Personal information
- Born: August 4, 1940 Fayetteville, North Carolina, U.S.
- Died: May 3, 2020 (aged 79) Raleigh, North Carolina, U.S.
- Listed height: 6 ft 6 in (1.98 m)
- Listed weight: 245 lb (111 kg)

Career information
- High school: Tarboro (NC)
- College: Wake Forest
- NFL draft: 1962 (3rd round, 35th overall pick)
- AFL draft: 1962 (5th round, 38th overall pick)

Career history
- Dallas Texans (1962);

Awards and highlights
- AFL champion (1962); Second-team All-ACC (1961);

Career AFL statistics
- Sacks: 1.5
- Stats at Pro Football Reference

= Bill Hull =

American football player (1940–2020)

Harry William Hull Jr. (August 4, 1940 – May 3, 2020) was an American professional football defensive end who played in the American Football League (AFL) for the Dallas Texans in 1962.

==Career==
Hull played college football at Wake Forest and was selected by the National Football League's Chicago Bears in the third round (35th overall) of the 1962 NFL draft and the AFL's Boston Patriots in the fifth round (38th overall) of the 1962 AFL draft but did not play for either team.

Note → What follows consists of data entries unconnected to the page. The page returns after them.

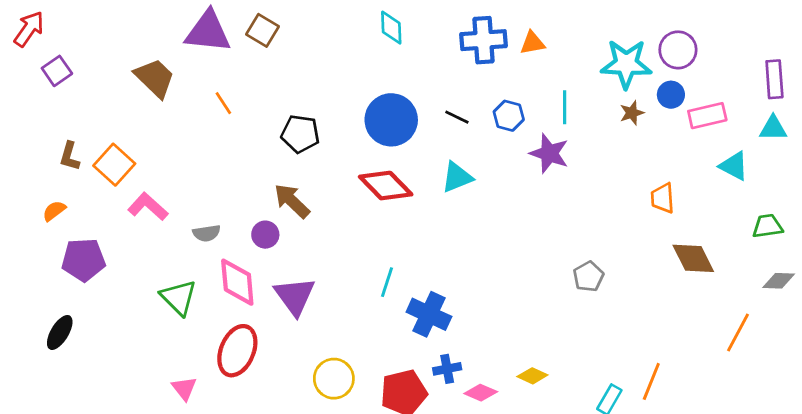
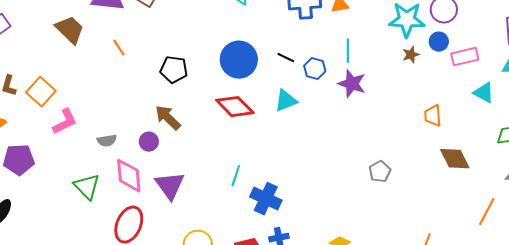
cyan line: (565, 107) -> (348, 51), moved
blue hexagon: (509, 116) -> (315, 69), moved
pink L-shape: (148, 207) -> (65, 122), turned 112

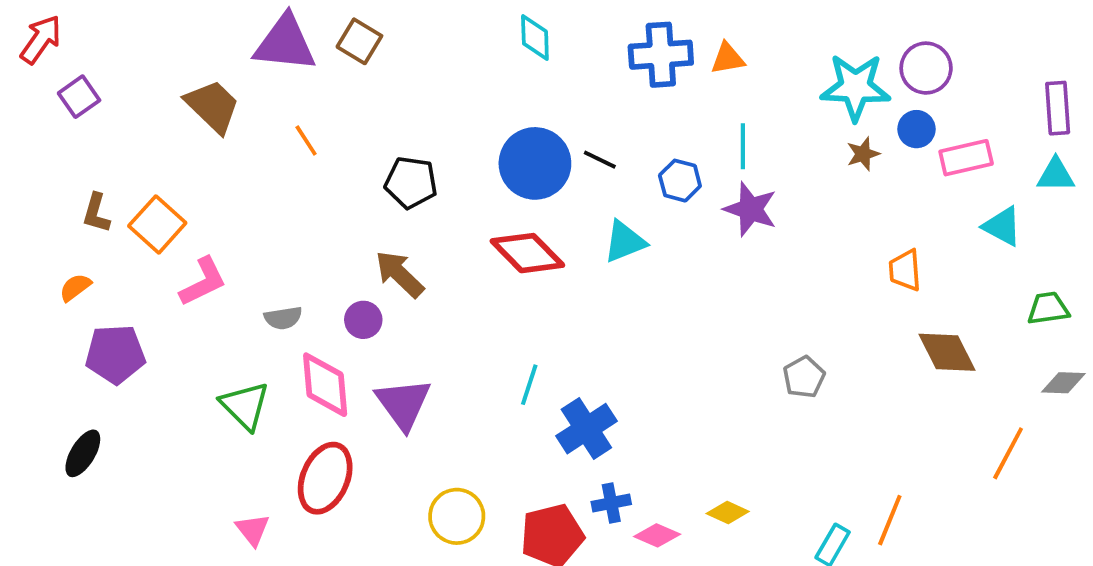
black line: (286, 58) -> (600, 160), moved
blue cross: (266, 199) -> (586, 429), turned 32

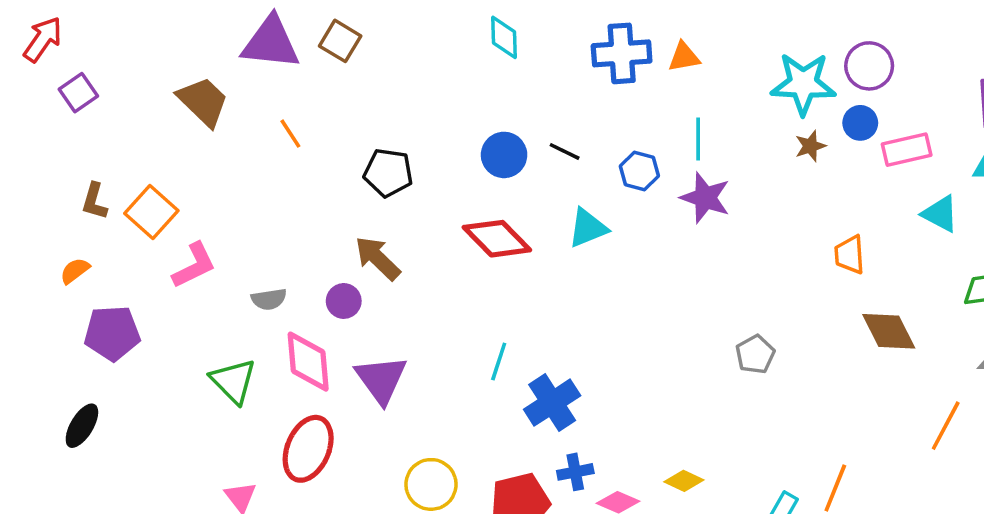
blue circle: (535, 163) -> (504, 155), size x0.7

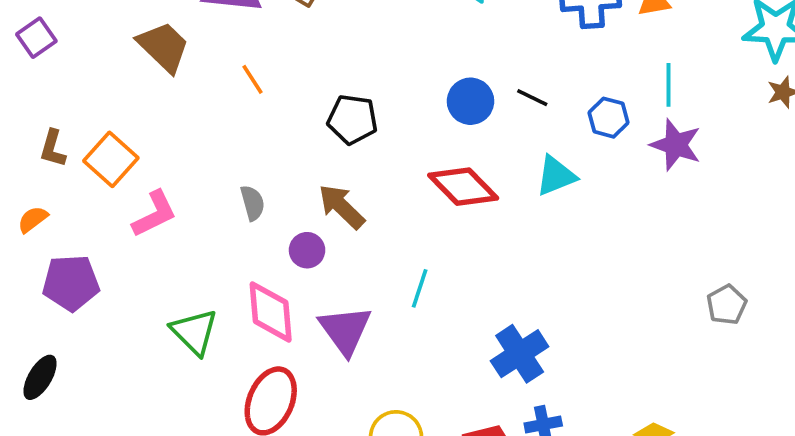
gray semicircle: (269, 299) -> (253, 203), moved, turned -96
cyan line: (499, 362) -> (420, 288), moved

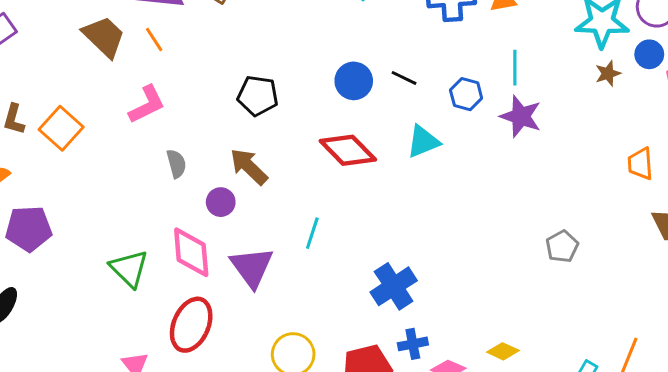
orange line: (253, 79) -> (154, 40), moved
pink L-shape: (154, 214) -> (147, 105), moved

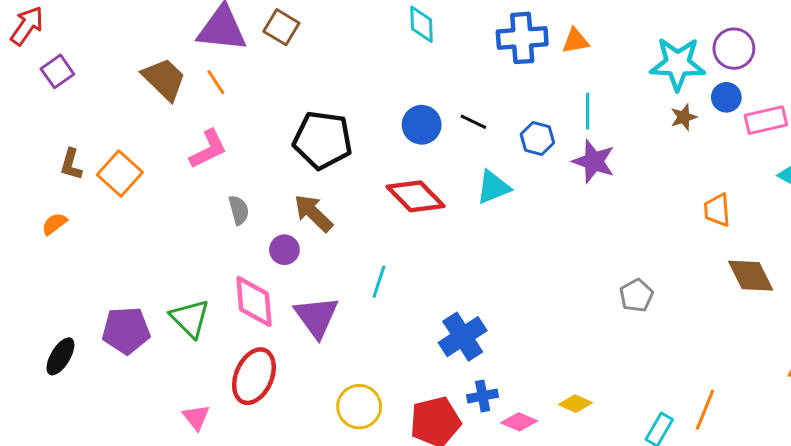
black pentagon: (258, 96) -> (323, 140), size x1.4
purple pentagon: (29, 229) -> (126, 330), moved

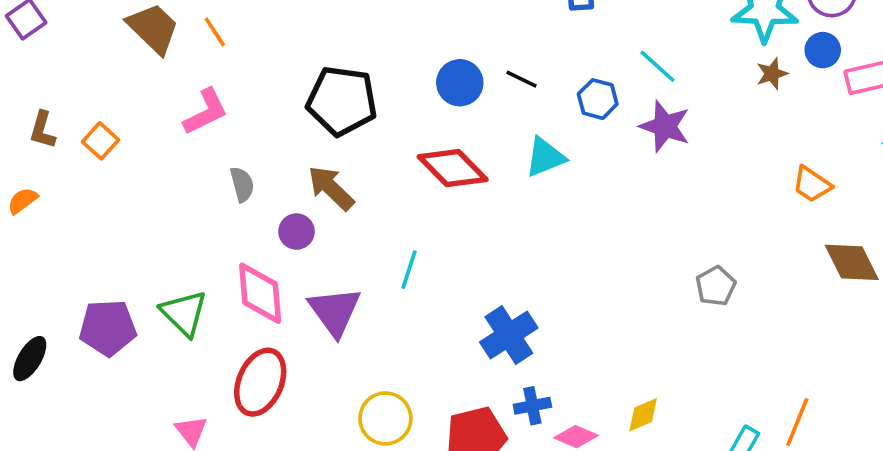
cyan line: (588, 111) -> (658, 66), turned -48
orange square: (120, 174) -> (101, 141), size x0.7
orange trapezoid: (717, 210) -> (812, 184), turned -52
yellow diamond: (575, 404) -> (643, 415), turned -48

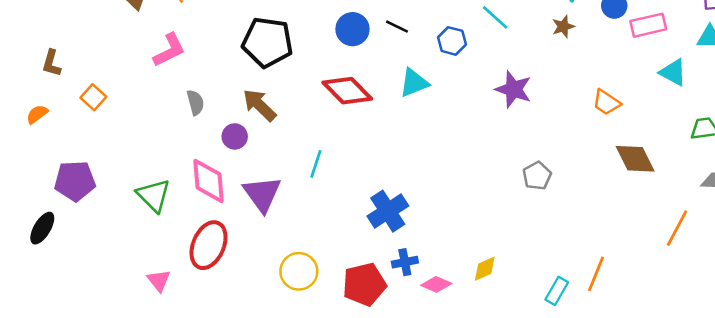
brown star: (772, 74) -> (563, 27), moved
purple star: (665, 126) -> (513, 89), moved
orange square: (101, 141) -> (93, 97), moved
purple pentagon: (108, 328) -> (75, 181), moved

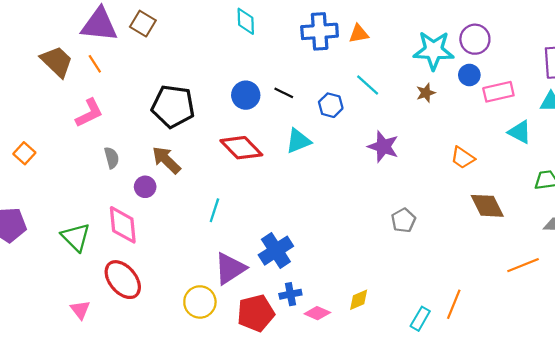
purple triangle: (262, 194) -> (230, 268), moved, turned 33
orange line: (677, 228) -> (523, 265), turned 40
red ellipse: (209, 245) -> (123, 280), turned -63

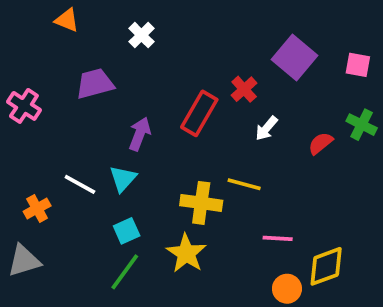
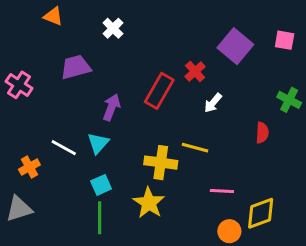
pink square: (358, 65) -> (285, 40), moved
red semicircle: (321, 143) -> (262, 133), moved, turned 132
green line: (125, 272) -> (100, 218), turned -36

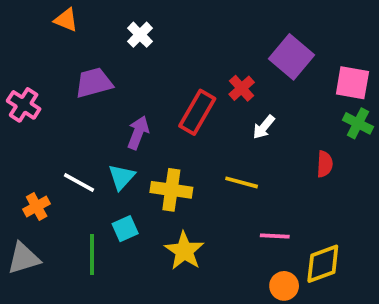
pink square: (285, 40) -> (352, 83), moved, size x1.4
yellow cross: (161, 163) -> (171, 190), moved
green line: (100, 218) -> (92, 255), moved

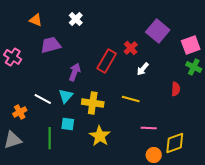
orange triangle: (66, 20) -> (36, 20), moved
pink square: (352, 83) -> (191, 45), turned -30
cyan square: (125, 229) -> (68, 124), turned 32

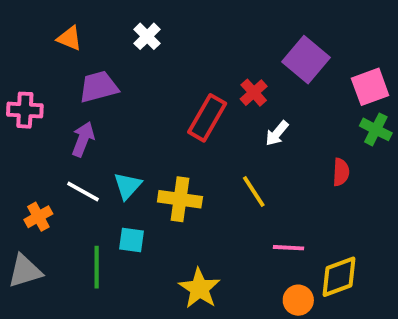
pink cross: (13, 57) -> (25, 110), turned -30
purple arrow: (75, 72) -> (83, 139), moved
yellow line: (131, 99) -> (254, 191), turned 42
yellow star: (100, 136) -> (199, 288), moved

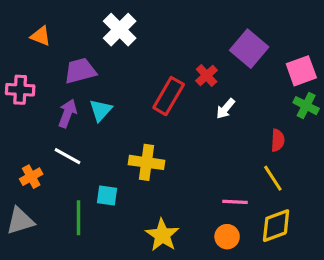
white cross: (147, 36) -> (120, 30), size x1.5
orange triangle: (69, 38) -> (41, 36), moved
cyan triangle: (128, 186) -> (101, 110), moved
yellow line: (254, 191) -> (273, 178), moved
orange circle: (298, 300) -> (227, 237), moved

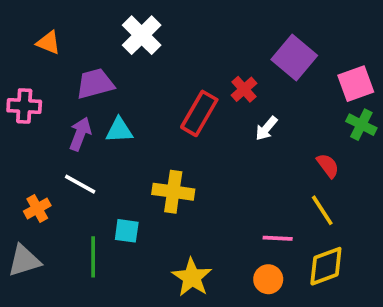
cyan triangle: (101, 110) -> (119, 130), turned 45
red semicircle: (278, 140) -> (328, 166), turned -40

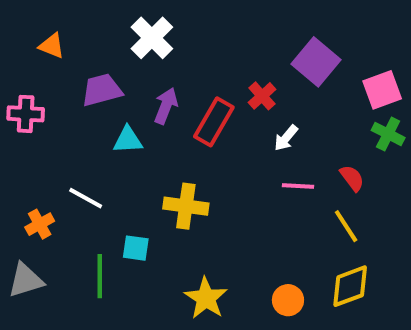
purple arrow: (80, 134) -> (166, 106), moved
pink line: (278, 238) -> (298, 186), moved

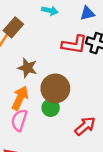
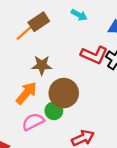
brown star: (27, 68) -> (42, 65), turned -30
pink semicircle: (19, 120) -> (33, 122), moved, turned 30

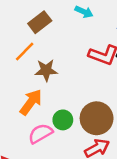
orange line: (25, 32) -> (25, 52), moved
brown circle: (64, 93) -> (97, 118), moved

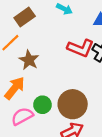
brown star: (46, 70) -> (29, 60), turned 30

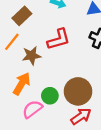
red L-shape: (81, 48) -> (59, 39), moved, turned -30
brown star: (29, 60) -> (31, 56), turned -30

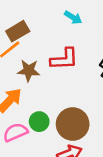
brown rectangle: (22, 16) -> (18, 31), moved

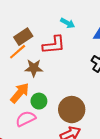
red L-shape: (64, 59) -> (54, 45), moved
green circle: (39, 122) -> (39, 101), moved

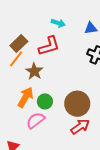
brown star: (34, 68) -> (34, 71), turned -30

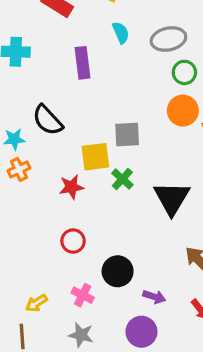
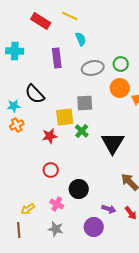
gray ellipse: (168, 39) -> (93, 68), moved
purple arrow: (154, 297) -> (109, 209), moved

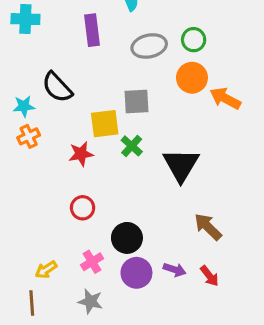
pink cross: (57, 204) -> (92, 262), turned 32
purple circle: (94, 227) -> (136, 273), moved

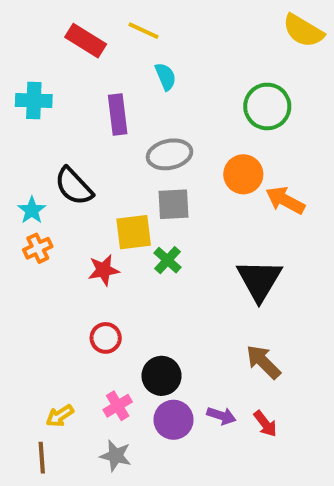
green circle: (194, 40) -> (267, 106), moved, size x1.5
gray ellipse: (149, 46) -> (169, 154), moved
cyan star: (24, 106) -> (32, 210), turned -30
black triangle: (181, 165) -> (259, 280), moved

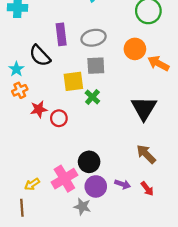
purple rectangle: (118, 114) -> (61, 34), moved
red star: (104, 270) -> (39, 109), moved
red circle: (106, 338) -> (59, 118), moved
pink cross: (118, 406) -> (64, 179), size x1.6
gray star: (116, 456) -> (82, 207), moved

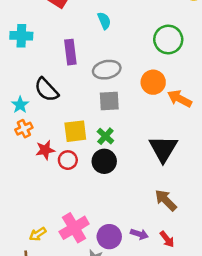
purple rectangle: (61, 34) -> (70, 52), moved
yellow square: (73, 81) -> (75, 131), moved
black circle: (89, 162) -> (104, 161), moved

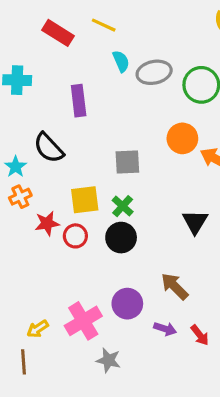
gray ellipse: (107, 70) -> (154, 72), moved
black triangle: (163, 149) -> (195, 222), size x0.7
brown arrow: (166, 200) -> (175, 286), moved
purple circle: (109, 237) -> (127, 304), moved

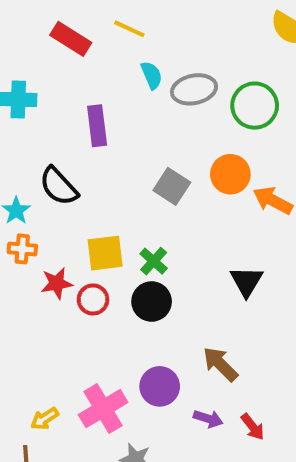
gray square: (127, 162) -> (172, 186), moved, turned 36
orange cross: (20, 197) -> (22, 249), turned 30

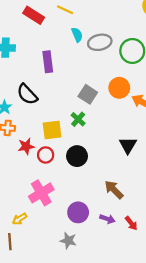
green cross: (154, 261) -> (78, 119), moved
purple circle: (160, 386) -> (78, 212), moved
pink cross: (103, 409) -> (41, 193), moved

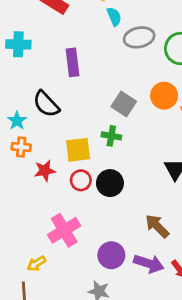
cyan semicircle: (77, 35) -> (114, 17), moved
green cross: (78, 119) -> (111, 136), turned -32
red circle: (46, 155) -> (81, 180), moved
purple arrow: (107, 219) -> (149, 264), size x1.5

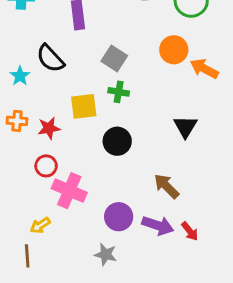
gray square: (124, 104) -> (114, 58), moved
orange cross: (21, 147) -> (17, 121), moved
red circle: (81, 180) -> (46, 166), moved
pink cross: (64, 230) -> (69, 191), turned -36

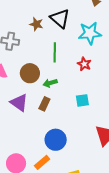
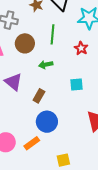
brown circle: (30, 73) -> (25, 43), moved
brown rectangle: (44, 104) -> (39, 96), moved

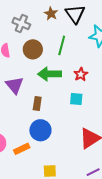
red star: (81, 48) -> (81, 74), moved
green arrow: (46, 65) -> (50, 74), size x1.6
brown rectangle: (39, 96) -> (37, 104), turned -32

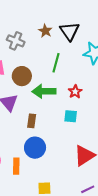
brown circle: (33, 49) -> (22, 76), moved
orange rectangle: (22, 149) -> (16, 166), turned -63

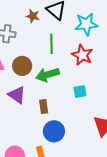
red star: (75, 92) -> (82, 55), moved, size x1.5

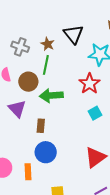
brown star: (33, 16) -> (48, 44), moved
green line: (52, 44) -> (46, 65), moved
cyan square: (80, 92) -> (95, 113), moved, turned -32

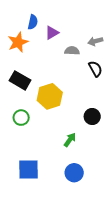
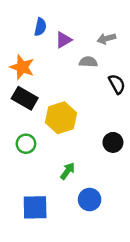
gray arrow: (95, 41) -> (106, 39), moved
orange star: (18, 42) -> (22, 67), moved, turned -30
green arrow: (70, 140) -> (68, 171), moved
blue circle: (74, 173) -> (90, 200), moved

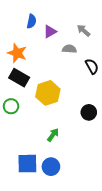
gray arrow: (106, 39) -> (84, 31), turned 56
green circle: (26, 144) -> (11, 106), moved
blue circle: (90, 200) -> (51, 167), moved

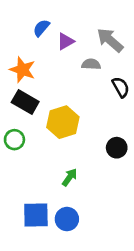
blue semicircle: (31, 21) -> (41, 28), turned -152
gray arrow: (84, 31) -> (110, 40), size x1.5

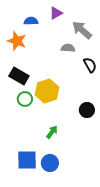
blue semicircle: (41, 28) -> (31, 21), turned 48
purple triangle: (66, 41) -> (56, 13), moved
orange star: (23, 70) -> (17, 41), moved
green circle: (14, 140) -> (25, 99), moved

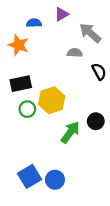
black rectangle: (19, 76) -> (21, 84), turned -42
green arrow: (52, 132) -> (70, 132), moved, size x1.5
blue square: (27, 160) -> (30, 176), turned -30

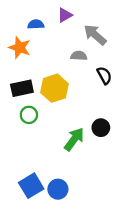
yellow hexagon: (52, 100) -> (54, 88), moved

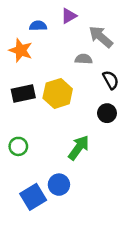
green circle: (29, 115) -> (18, 146), moved
black circle: (101, 128) -> (107, 113), moved
blue circle: (58, 189) -> (59, 185), moved

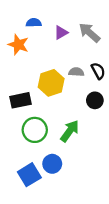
purple triangle: (69, 16) -> (61, 33), moved
gray semicircle: (84, 59) -> (76, 72), moved
black rectangle: (23, 93) -> (21, 100), moved
green circle: (18, 146) -> (35, 130), moved, size x1.5

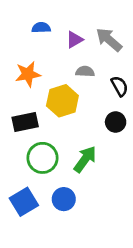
orange star: (18, 45) -> (28, 74), moved, turned -30
gray semicircle: (76, 72) -> (85, 72), moved
blue square: (29, 175) -> (24, 202), moved

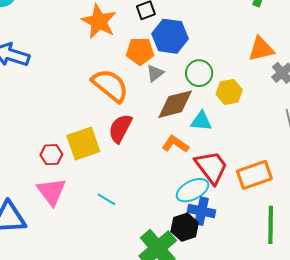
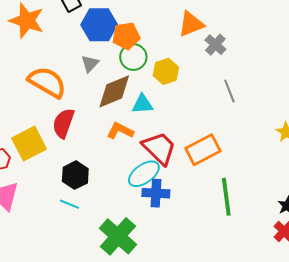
orange pentagon: (140, 51) -> (126, 36), moved
cyan line: (107, 199) -> (70, 204), moved
black hexagon: (185, 227) -> (75, 175), moved

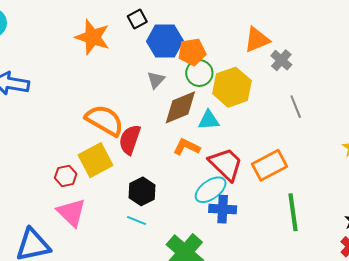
yellow hexagon: (166, 71) -> (232, 87), size x1.5
orange semicircle: (47, 82) -> (105, 120), moved

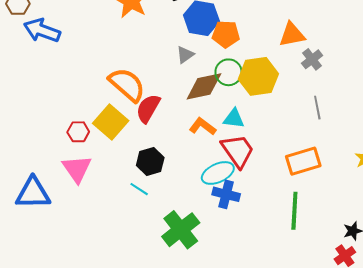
green circle: (199, 73) -> (229, 72), moved
cyan triangle: (209, 120) -> (234, 119), moved
yellow square: (96, 160) -> (111, 122), turned -32
orange rectangle: (269, 165) -> (303, 161), moved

He played only one season professionally with the AFL's Dallas Texans. He intercepted George Blanda late in the first overtime of professional football's longest championship game. In that 1962 American Football League Championship game against the Houston Oilers, Hull's interception allowed the Texans to start the second overtime with two runs by Jack Spikes to move the ball to the Oilers' 25-yard line, and Tommy Brooker kicked a field goal to give the Texans the win, 20 - 17.

==Basketball==
Hull was also a collegiate basketball player, and became the first ACC player to ever to start for both the football and basketball team in the same season.

==Awards==
In 1992, Hull was inducted into the Wake Forest Athletics Hall of fame.

==Death==
He died on May 3, 2020, in Raleigh, North Carolina at age 79.